[Saved entries]
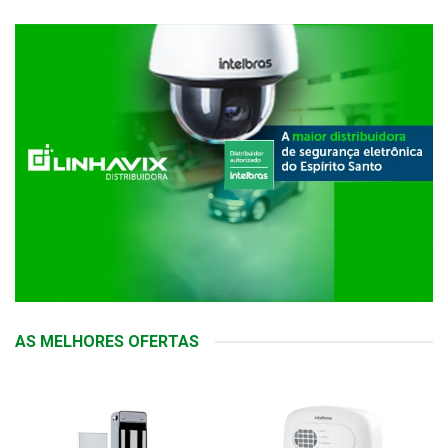
AS MELHORES OFERTAS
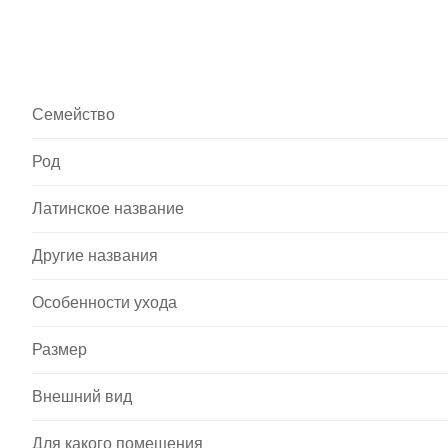
Семейство
Род
Латинское название
Другие названия
Особенности ухода
Размер
Внешний вид
Для какого помещения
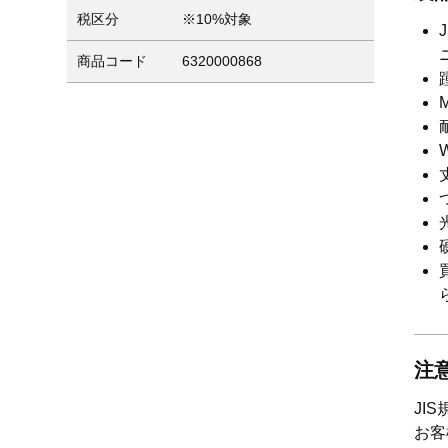
税区分
※10%対象
商品コード
6320000868
注
JI
お客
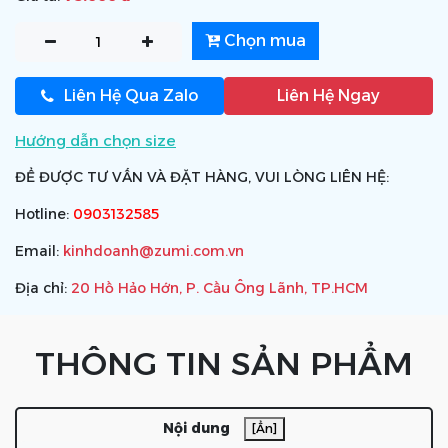
Chọn mua
Liên Hệ Qua Zalo
Liên Hệ Ngay
Hướng dẫn chọn size
ĐỂ ĐƯỢC TƯ VẤN VÀ ĐẶT HÀNG, VUI LÒNG LIÊN HỆ:
Hotline:
0903132585
Email:
kinhdoanh@zumi.com.vn
Địa chỉ:
20 Hồ Hảo Hớn, P. Cầu Ông Lãnh, TP.HCM
THÔNG TIN SẢN PHẨM
Nội dung
[Ẩn]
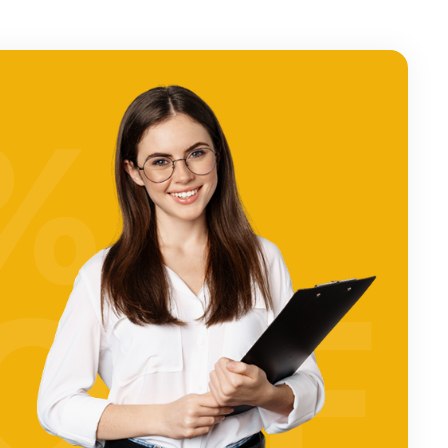
%
OFF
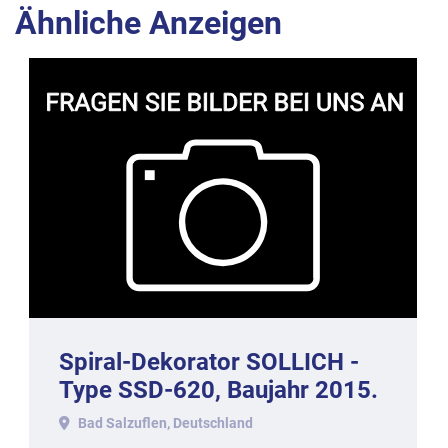
Ähnliche Anzeigen
Spiral-Dekorator SOLLICH -
Type SSD-620, Baujahr 2015.
Bad Salzuflen, Deutschland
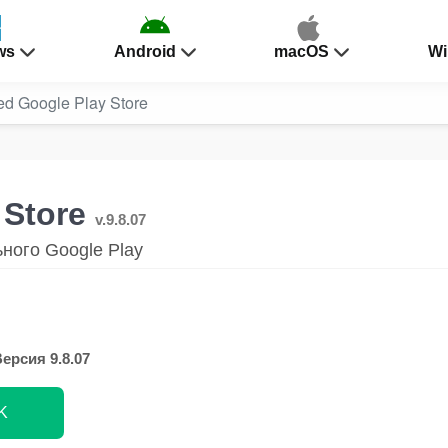
ws
Android
macOS
Wi
d Google Play Store
 Store
v.9.8.07
ного Google Play
ерсия 9.8.07
K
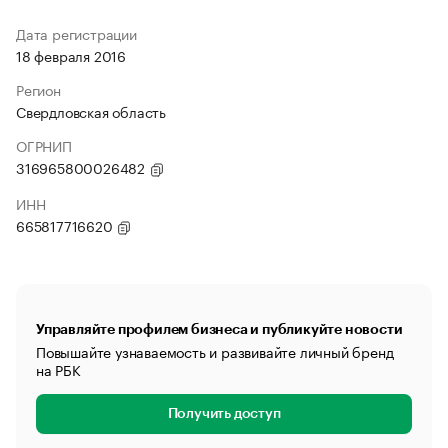
Дата регистрации
18 февраля 2016
Регион
Свердловская область
ОГРНИП
316965800026482
ИНН
665817716620
Управляйте профилем бизнеса и публикуйте новости
Повышайте узнаваемость и развивайте личный бренд
на РБК
Получить доступ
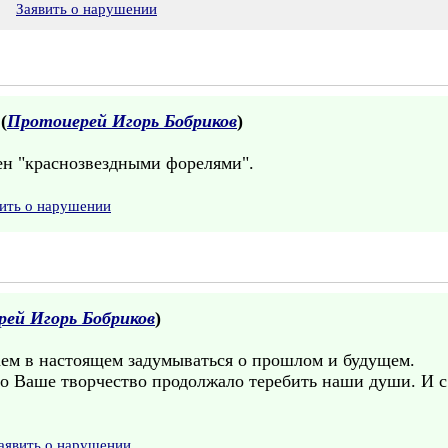
9
Заявить о нарушении
 (
Протоиерей Игорь Бобриков
)
ен "краснозвездными форелями".
ить о нарушении
ей Игорь Бобриков
)
наем в настоящем задумываться о прошлом и будущем.
во Ваше творчество продолжало теребить наши души. И 
аявить о нарушении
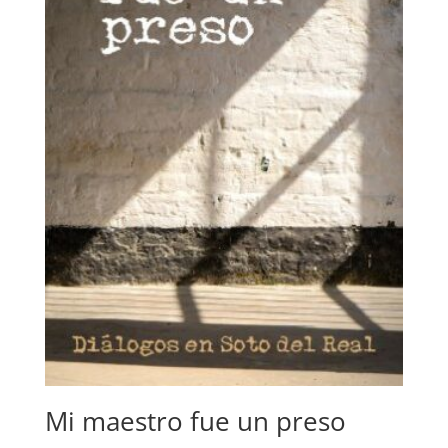
Mi maestro fue un preso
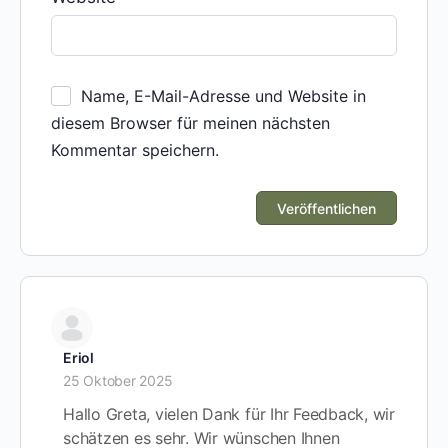
Name, E-Mail-Adresse und Website in
diesem Browser für meinen nächsten
Kommentar speichern.
Eriol
25 Oktober 2025
Hallo Greta, vielen Dank für Ihr Feedback, wir
schätzen es sehr. Wir wünschen Ihnen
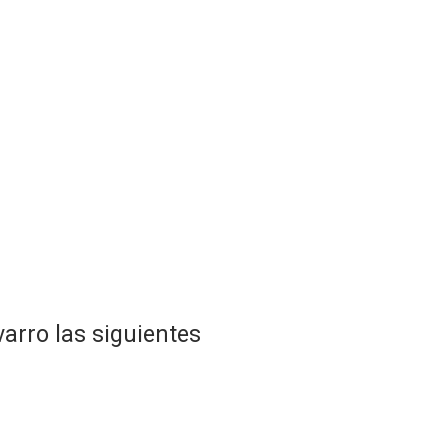
varro las siguientes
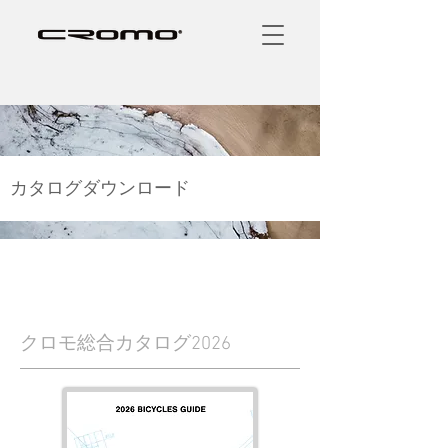
カタログダウンロード
クロモ総合カタログ2026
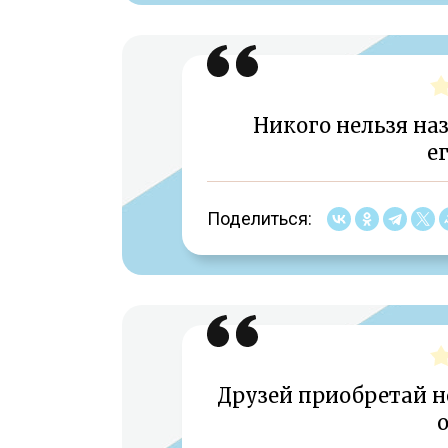
Никого нельзя на
е
Поделиться:
Друзей приобретай н
о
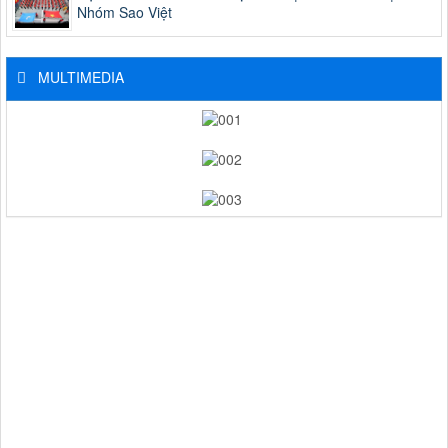
Nhóm Sao Việt
MULTIMEDIA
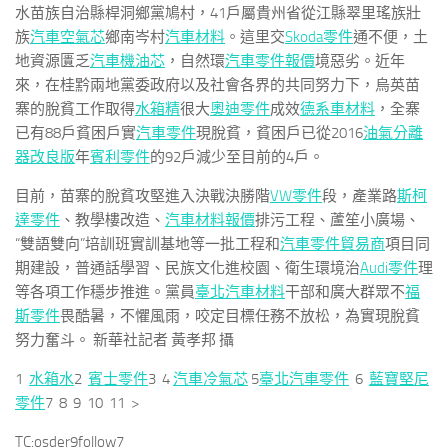
水苗族自治縣桿洞鄉黨鳩村，41戶屬貴州省從江縣翠里瑤族壯
族
汽車空氣芯
鄉南岑村
汽車材料
。這里交
Skoda零件
通不便，土
地資源匱乏
汽車機油芯
，自然環
汽車零件報價
境惡劣。近年
來，在桂黔兩地黨委政府以及社會各界的共同努力下，烏英苗
寨的脫貧工作取得
水箱精
很大
奧迪零件
成效
德系車材料
，全寨
已有88戶貧困戶實
汽車零件
現脫貧，貧困戶已從2016
油氣分離
器改良版
年
賓利零件
的92戶減少至目前的4戶。
目前，苗寨的脫貧攻堅進入決戰決勝階
VW零件
段，產業路
斯柯
達零件
、教學樓改造、
汽車材料報價
排污工程、蘆笙小廣場、
“雙語雙向”培訓班實訓基地等一批工程和
汽車零件貿易商
項目同
期建設，普通話學習、民族文化進校園、衛生環境治
Audi零件
理
等各項工作穩步推進。黨員
臺北汽車材料
干部和廣大群眾不
福
斯零件
畏酷暑，不懼風雨，咬定目標任務不放松，為實現脫貧
努力奮斗。 新華社記者 黃孝邦 攝
1
水箱水
2
賓士零件
3 4
汽車冷氣芯
5
臺北汽車零件
6
藍寶堅尼
零件
7 8 9 10 11 >
TC:osder9follow7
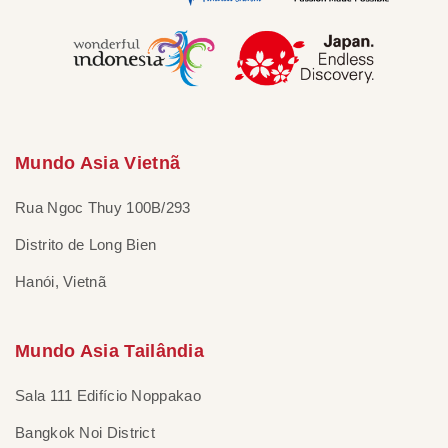
Mundo Asia Vietnã
Rua Ngoc Thuy 100B/293
Distrito de Long Bien
Hanói, Vietnã
Mundo Asia Tailândia
Sala 111 Edifício Noppakao
Bangkok Noi District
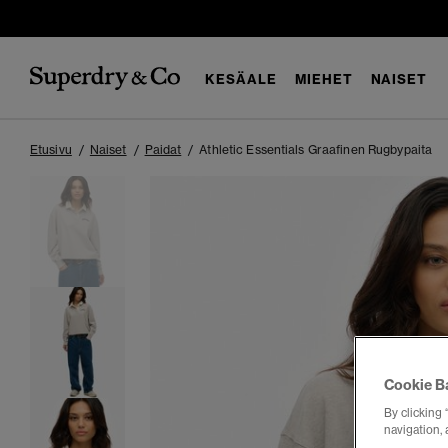
KESÄALE
MIEHET
NAISET
Etusivu
Naiset
Paidat
Athletic Essentials Graafinen Rugbypaita
Cookie B
By clicking 
navigation, 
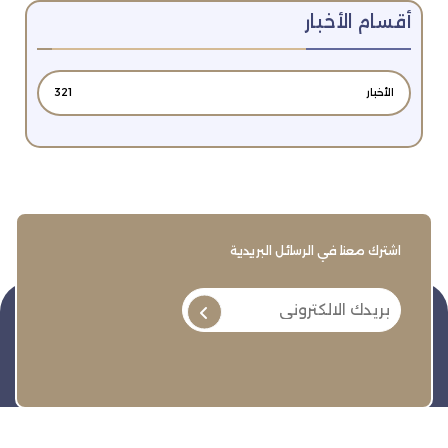
أقسام الأخبار
الأخبار
321
اشترك معنا في الرسائل البريدية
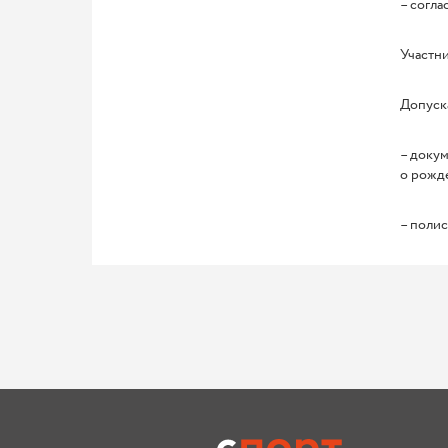
– согла
Участни
Допуск
– докум
о рожд
– полис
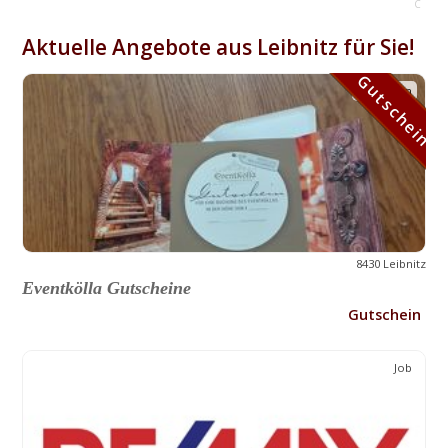
C
Aktuelle Angebote aus Leibnitz für Sie!
Gutschein
Gutschein
8430 Leibnitz
Eventkölla Gutscheine
Gutschein
Job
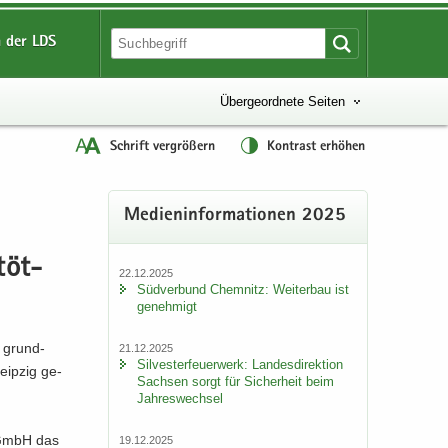
 der LDS
Übergeordnete Seiten
Schrift vergrößern
Kontrast erhöhen
Me­di­en­in­for­ma­tio­nen 2025
töt­
22.12.2025
Süd­ver­bund Chem­nitz: Wei­ter­bau ist
ge­neh­migt
e grund­
21.12.2025
Sil­ves­ter­feu­er­werk: Lan­des­di­rek­ti­on
eip­zig ge­
Sach­sen sorgt für Si­cher­heit beim
Jah­res­wech­sel
) GmbH das
19.12.2025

§ Aim of the exercise:
If a picture sits between the line containing "ного Google Play" and the line containing "7 8 9 10 11 >", leave it out, and return the lines of that range above exactly, both ends included.

§ Solution below:
ного Google Play
ерсия 9.8.07
K
Дата регистрации
18 февраля 2016
Регион
Свердловская область
ОГРНИП
316965800026482
ИНН
665817716620
Управляйте профилем бизнеса и публикуйте новости
Повышайте узнаваемость и развивайте личный бренд
на РБК
Получить доступ
9
Заявить о нарушении
 (
Протоиерей Игорь Бобриков
)
ен "краснозвездными форелями".
ить о нарушении
ей Игорь Бобриков
)
наем в настоящем задумываться о прошлом и будущем.
во Ваше творчество продолжало теребить наши души. И 
аявить о нарушении
Mi maestro fue un preso
Name, E-Mail-Adresse und Website in
diesem Browser für meinen nächsten
Kommentar speichern.
Eriol
25 Oktober 2025
Hallo Greta, vielen Dank für Ihr Feedback, wir
schätzen es sehr. Wir wünschen Ihnen
varro las siguientes
カタログダウンロード
クロモ総合カタログ2026
Никого нельзя на
е
Поделиться:
Друзей приобретай н
о
Nhóm Sao Việt
MULTIMEDIA
水苗族自治縣桿洞鄉黨鳩村，41戶屬貴州省從江縣翠里瑤族壯
族
汽車空氣芯
鄉南岑村
汽車材料
。這里交
Skoda零件
通不便，土
地資源匱乏
汽車機油芯
，自然環
汽車零件報價
境惡劣。近年
來，在桂黔兩地黨委政府以及社會各界的共同努力下，烏英苗
寨的脫貧工作取得
水箱精
很大
奧迪零件
成效
德系車材料
，全寨
已有88戶貧困戶實
汽車零件
現脫貧，貧困戶已從2016
油氣分離
器改良版
年
賓利零件
的92戶減少至目前的4戶。
目前，苗寨的脫貧攻堅進入決戰決勝階
VW零件
段，產業路
斯柯
達零件
、教學樓改造、
汽車材料報價
排污工程、蘆笙小廣場、
“雙語雙向”培訓班實訓基地等一批工程和
汽車零件貿易商
項目同
期建設，普通話學習、民族文化進校園、衛生環境治
Audi零件
理
等各項工作穩步推進。黨員
臺北汽車材料
干部和廣大群眾不
福
斯零件
畏酷暑，不懼風雨，咬定目標任務不放松，為實現脫貧
努力奮斗。 新華社記者 黃孝邦 攝
1
水箱水
2
賓士零件
3 4
汽車冷氣芯
5
臺北汽車零件
6
藍寶堅尼
零件
7 8 9 10 11 >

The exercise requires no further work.